Arngrímur Borgþórsson (IS)
I cross the bridge frequently.
I am a resident of Sweden and I have family in Denmark. These days I have one foot in Copenhagen and one foot in Malmö. Sometimes I cross the bridge several times a week. In the autumn of 2015 I started to notice that I was sharing a part of my commute from Denmark to Sweden with desperate, fleeing people. They usually travelled in small groups, without much luggage, usually just carrying small backpacks. Many looked exhausted while others looked hopeful and optimistic. I knew they had travelled a long way. Sometimes they would ask for directions or ask the other passengers around them if they had arrived in Sweden yet. Many stepped of the train at Malmö central station and found that their family or friends would be waiting for them on the platform. Others stepped off the train looking bewildered and from their demeanour it seemed to me they were thinking: “I got here. What now?”. Soon tents from humanitarian organizations, a makeshift canteen and vans from the police and Swedish migration authority were there too. Late evenings the train station was crowded with people who looked like they had nowhere else to go.
As the autumn progressed, the police started boarding the trains as they arrived from Copenhagen. They would enter the train cars one by one and ask: “Anyone seeking asylum, please come with me”. Sometimes everyone in the car would get up and leave with the police officer and I’d be the only person left in the car. I can’t tell the stories of the refugees, these people with whom I’ve briefly shared trains. I can tell mine.

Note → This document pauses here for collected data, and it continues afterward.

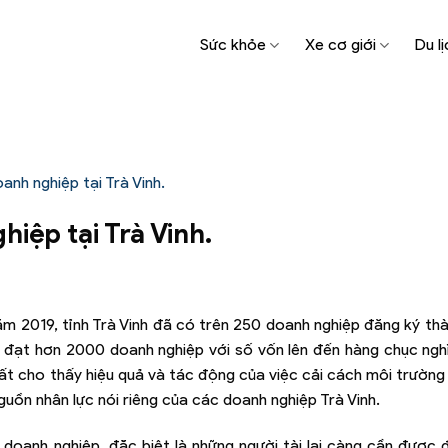
Sức khỏe
Xe cơ giới
Du lị
nh nghiệp tại Trà Vinh.
iệp tại Trà Vinh.
m 2019, tỉnh Trà Vinh đã có trên 250 doanh nghiệp đăng ký thà
 đạt hơn 2000 doanh nghiệp với số vốn lên đến hàng chục ngh
ất cho thấy hiệu quả và tác động của việc cải cách môi trường
uồn nhân lực nói riêng của các doanh nghiệp Trà Vinh.
 doanh nghiệp, đặc biệt là những người tài lại càng cần được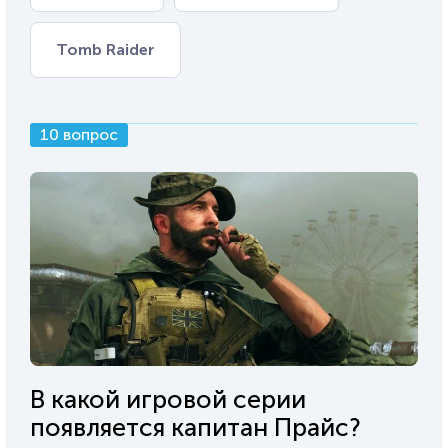
Tomb Raider
10 вопрос
В какой игровой серии
появляется капитан Прайс?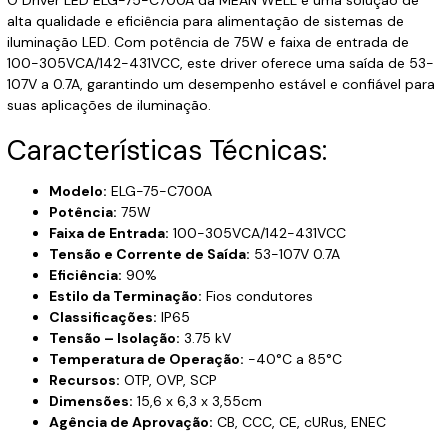
alta qualidade e eficiência para alimentação de sistemas de
iluminação LED. Com potência de 75W e faixa de entrada de
100-305VCA/142-431VCC, este driver oferece uma saída de 53-
107V a 0.7A, garantindo um desempenho estável e confiável para
suas aplicações de iluminação.
Características Técnicas:
Modelo:
ELG-75-C700A
Potência:
75W
Faixa de Entrada:
100-305VCA/142-431VCC
Tensão e Corrente de Saída:
53-107V 0.7A
Eficiência:
90%
Estilo da Terminação:
Fios condutores
Classificações:
IP65
Tensão – Isolação:
3.75 kV
Temperatura de Operação:
-40°C a 85°C
Recursos:
OTP, OVP, SCP
Dimensões:
15,6 x 6,3 x 3,55cm
Agência de Aprovação:
CB, CCC, CE, cURus, ENEC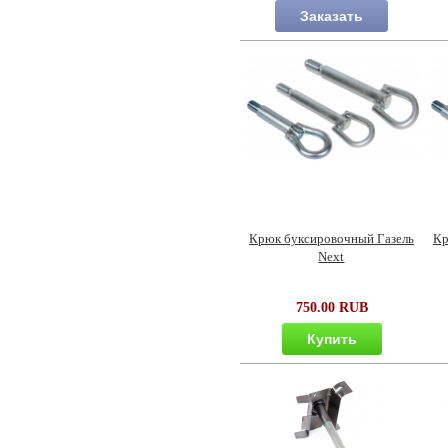
Заказать
Крюк буксировочный Газель
Кр
Next
750.00 RUB
Купить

On the fourth of january Sweden closed it’s borders. It was now impossible to enter Sweden without papers. Train stations erected fences, guards were placed at the end stations in both nations and showing identification papers became part of the everyday routine. The implementation was arbitrary and confusing since neither the Danish security guards at Copenhagen airport station nor the Swedish police seemed entirely certain what exactly constitutes legal traveling documents between the two countries. After having used different swedish- and icelandic issued identification papers in my possession, it now seems that my passport aside, the only identification both kingdoms seem to accept is my permit to drive a tiny motorcycle on a tiny island in the north-atlantic ocean; My Icelandic license to drive a 125cc moped, which has now become the document which allows me to traverse the border at will.
This exhibition consists of data I’ve gathered during my frequent crossings of the Danish-Swedish border.
On display in the front room is a series of photos taken from train windows at Hyllie station between the 16th of november, 2016, the day after the police started boarding trains, and the 29th of april, 2016. Each photo represents a single border-crossing.
In the tile room there is a copy of George Orwell’s 1984. By only reading while the police check my papers, I’ve read the entire book while having my papers inspected at Hyllie.
The black box in the basement features the architect’s vision of what Hyllie was to become and the contemporary sound of pulling up to Hyllie station.